Every year, we are honoured to recognize members of the SMUS community as they retire and take on new adventures. Read the 2020 Retirees series to learn more about their outstanding contributions to the school. In this story, we recognize SMUS postmaster Tony Cordle.
“Sixteen, seventeen-year-olds, they need a bit of room, they need to fall down. Otherwise, when they fall down at 30, they won’t know what to do.” Tony Cordle’s reclining on a worn wooden bench, in the shade of a tree on campus, clad in a black short-sleeve Hawaiian shirt with a birds of paradise print.
Tony’s first contact with SMUS was in 1985. At the time, Tony lived in Grand Prairie, Alberta with his wife, who was a nurse, and their two kids. They had emigrated from Wales in 1985, as there were huge incentives for nurses in Alberta. He was visiting Victoria later that year with the British Columbia Cricket Association and the Victoria District Cricket Association, which were both trying to woo Tony to Victoria and get involved in local cricket. SMUS was the only school on Vancouver Island that played. Before coming to Canada, Tony was a former Barbadian first-class cricketer who played in England for Glamorgan. In 1979, he was named Player of the Year. In short, he is a cricket legend. When asked about his time playing cricket, Tony brushes it off, “I don’t want to talk about that. … You can Google it.” When they met, then-Headmaster John Schaffter said, “If you come back to live (in Victoria), we have a job for you here.”
The Cordles moved to Victoria the next year and John Schaffter remained true to his word; Tony became part of the school’s physical education program, working with Cliff Yorath. During the day, Tony shared various field hockey skills, and in the evenings, he taught cricket. When not coaching sport, Tony worked with grounds staff, mowed the lawn and got to know the kids. His palpable depth of integrity balanced with a terrific sense of humour drew students. Tony commanded great respect, especially from the athletes, but also from students who were having challenges and those who just wanted a dependable grown-up in their school day. “There were so many great kids; so many really funny kids, too,” he reflects.

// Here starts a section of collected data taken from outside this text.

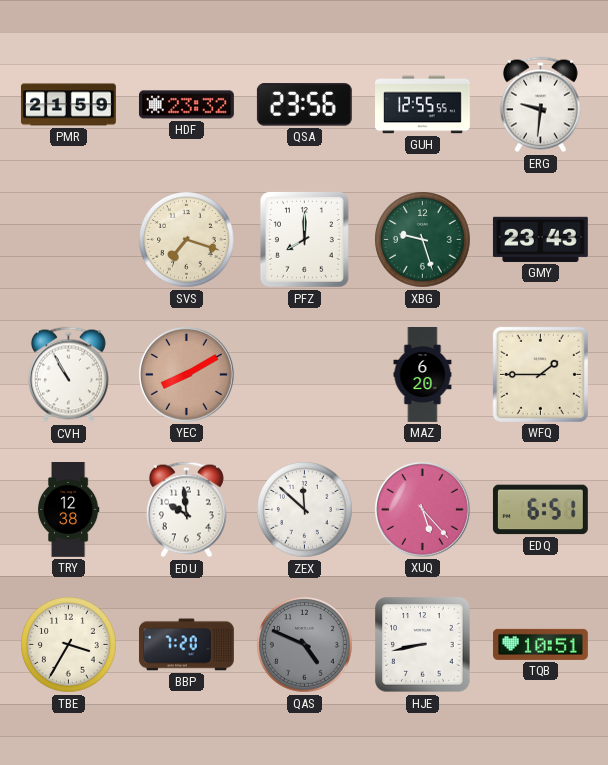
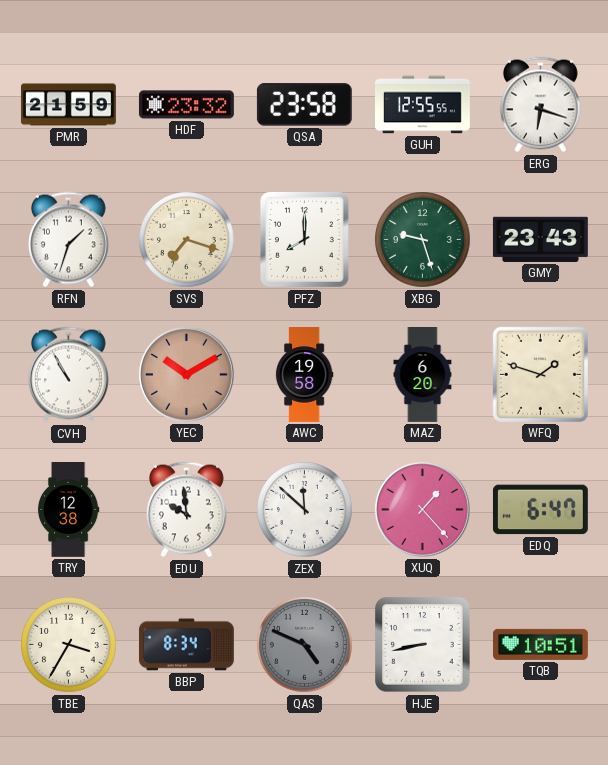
QSA: 23:56 -> 23:58
ERG: 9:31 -> 6:18
RFN: none -> 1:33
YEC: 8:10 -> 10:10
AWC: none -> 19:58
WFQ: 1:45 -> 1:48
XUQ: 5:23 -> 1:23
EDQ: 6:51 -> 6:47
BBP: 7:20 -> 8:34
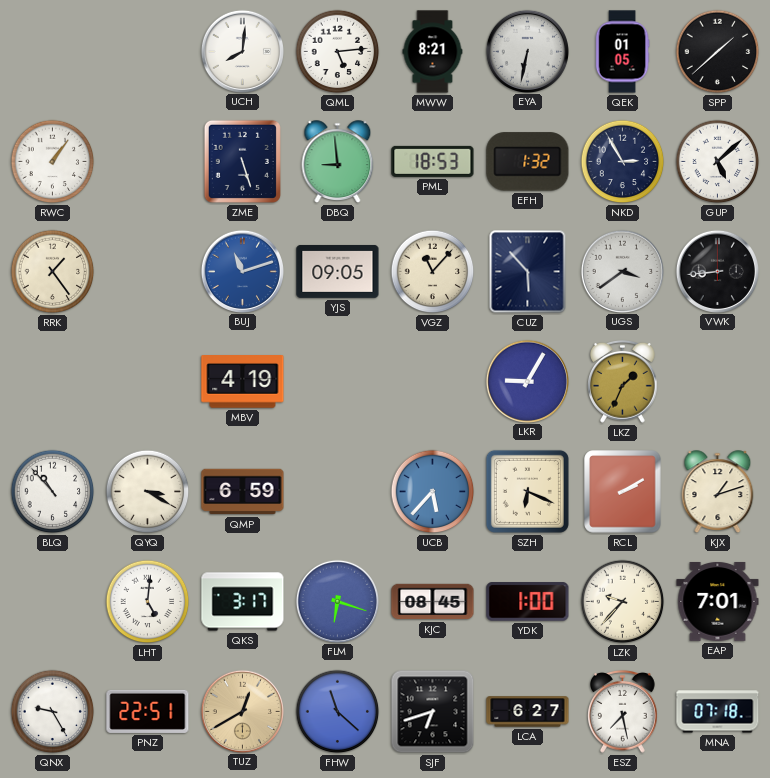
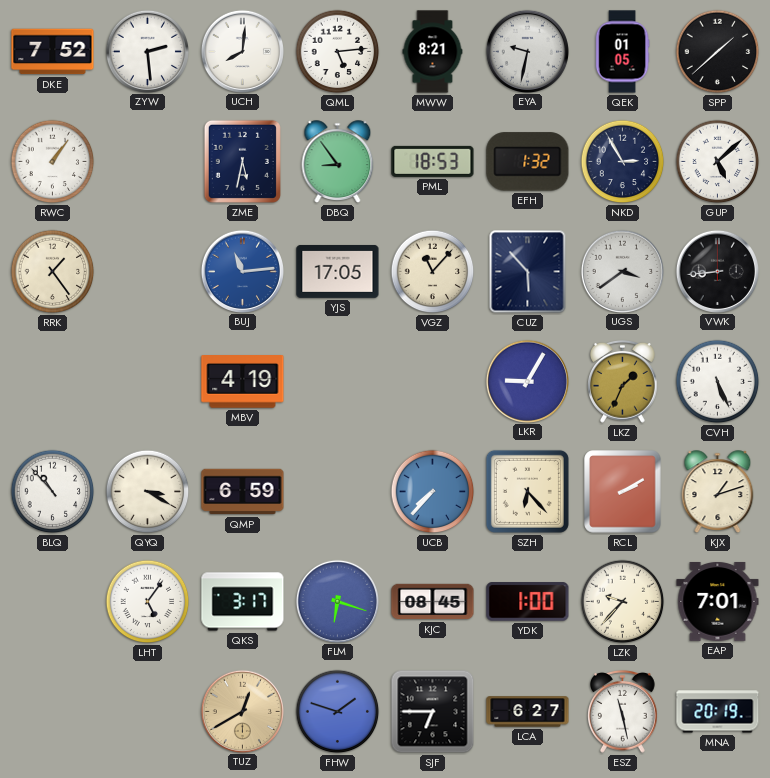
DKE: none -> 7:52
ZYW: none -> 2:29
EYA: 6:32 -> 9:32
ZME: 5:27 -> 5:32
DBQ: 8:59 -> 8:54
BUJ: 11:12 -> 11:14
YJS: 09:05 -> 17:05
CVH: none -> 5:26
UCB: 5:37 -> 7:37
SZH: 6:19 -> 6:23
LHT: 5:01 -> 5:06
QNX: 9:25 -> none
PNZ: 22:51 -> none
FHW: 11:22 -> 1:48
SJF: 6:42 -> 6:45
ESZ: 7:28 -> 11:28
MNA: 07:18 -> 20:19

Tony’s work spanned running the tuck shop and managing the Campus Shop, working with the grounds team, along with ongoing cricket, soccer, rugby and basketball coaching. “I’ve always looked at SMUS as a place of learning, and I have tried to learn something every day.” Over the last few years, Tony visited each campus daily, distributing mail, important documents and packages.
His son Jeremy also attended SMUS. It was “good to see him grow up and really enjoying the things that he excelled at. In those days sport meant a lot to the school.” Jeremy went on to play wing for Team Canada rugby before taking off as an entrepreneur with his partner Alana.
Tony noticed several shifts in the school over his more than 33 years. He reflects that the diversity on campus has evolved, adding that he’s also seen the meaning of success change since his early days at SMUS. “At first, they expected every kid to be a doctor or a lawyer. I have often said to kids, ‘There is something out there for you, something with your name on it. And you will get it; it is out there, and it is yours.’” Now, there is more of a focus on each student’s individual strengths.
Singing has always been important to Tony, and he got involved in singing with the kids in chapel under the direction of music teacher Mary Humphries. His voice is stunning, and he has sung at many SMUS event, alumni’s weddings, and even performed a marriage for one. He also sings in a band with four SMUS alumni parents, which he says makes is feel very special. The bonds formed at school have resulted in strong friendships over the years. Tony admits, “I never thought that students would become lifelong friends.” He has been significant to many students, and he says that he had not expected that.
Now retired, Tony misses chatting and singing with the students, but he’s taking time to relax and spend time with family. He’s part of a choir that sings classics from the ‘60s to the ‘90s, and he’s drawn to the truth in many of the lyrics. Citing “The Impossible Dream” as one musical example, Tony shares, “I spent most of my time at the school striving to reach the unreachable stuff. I have learned here to do that. More so than anything else, you are dreaming and reaching every day a higher goal or to be better than people may view you as being. Uphold the standard you set for yourself.”